Building AI Agents: From ReAct to Multi-Agent Systems
AI agents are the next evolution in LLM applications. Deep dive into agent architecture, the ReAct pattern, tool use, memory management, and building production-ready multi-agent systems.
The Rise of AI Agents
2024 was the year of LLM applications. 2025 is the year of AI Agents.
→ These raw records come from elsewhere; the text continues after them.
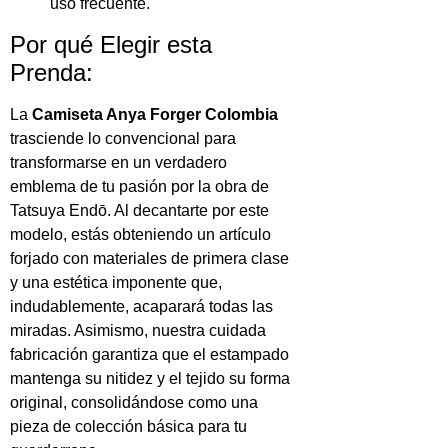
uso frecuente.
Por qué Elegir esta
Prenda:
La
Camiseta Anya Forger Colombia
trasciende lo convencional para
transformarse en un verdadero
emblema de tu pasión por la obra de
Tatsuya Endō. Al decantarte por este
modelo, estás obteniendo un artículo
forjado con materiales de primera clase
y una estética imponente que,
indudablemente, acaparará todas las
miradas. Asimismo, nuestra cuidada
fabricación garantiza que el estampado
mantenga su nitidez y el tejido su forma
original, consolidándose como una
pieza de colección básica para tu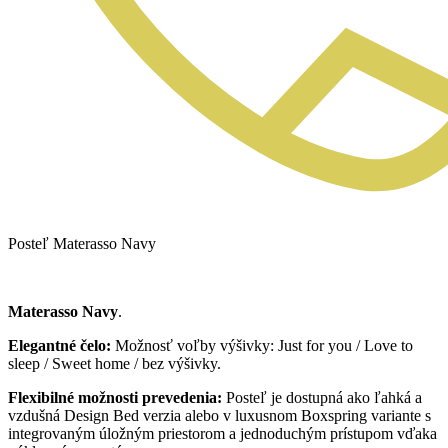
Posteľ Materasso Navy
Materasso Navy
.
Elegantné čelo:
Možnosť voľby výšivky: Just for you / Love to
sleep / Sweet home / bez výšivky.
Flexibilné možnosti prevedenia:
Posteľ je dostupná ako ľahká a
vzdušná Design Bed verzia alebo v luxusnom Boxspring variante s
integrovaným úložným priestorom a jednoduchým prístupom vďaka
The shift is subtle but profound:
- LLM Apps: Single-turn interactions, stateless, reactive
- AI Agents: Multi-turn reasoning, stateful, proactive, tool-using, goal-oriented
An agent isn’t just a model that responds to prompts. It’s a system that:
- Reasons through complex problems step by step
- Acts by calling tools and APIs
- Remembers context across long conversations
- Plans and executes multi-step tasks autonomously
This post covers everything I’ve learned building production AI agents over the past year.
What Makes an Agent?
The Agent Loop
At its core, an agent runs a simple but powerful loop:
┌─────────────────────────────────────────────────────────┐
│ ┌──────────┐ ┌──────────┐ ┌──────────┐ │
│ │ Thought │───→│ Action │───→│Observation│ │
│ └────┬─────┘ └────┬─────┘ └────┬─────┘ │
│ ↑ │ │ │
│ └───────────────┴───────────────┘ │
│ Loop │
└─────────────────────────────────────────────────────────┘
Thought: The agent reasons about what to do next Action: The agent executes a tool/action Observation: The agent observes the result Repeat until the goal is achieved
Core Components
interface Agent {
// The brain - LLM that reasons and decides
llm: LLMClient;
// Tools the agent can use
tools: Tool[];
// Memory for context across turns
memory: MemoryStore;
// Goal/task definition
goal: string;
// Current state
state: AgentState;
}
interface Tool {
name: string;
description: string;
parameters: z.ZodSchema;
execute: (params: any) => Promise<any>;
}
The ReAct Pattern
ReAct (Reasoning + Acting) is the foundation of modern agent architecture.
Why ReAct Works
Traditional prompting:
User: What's the weather in Tokyo?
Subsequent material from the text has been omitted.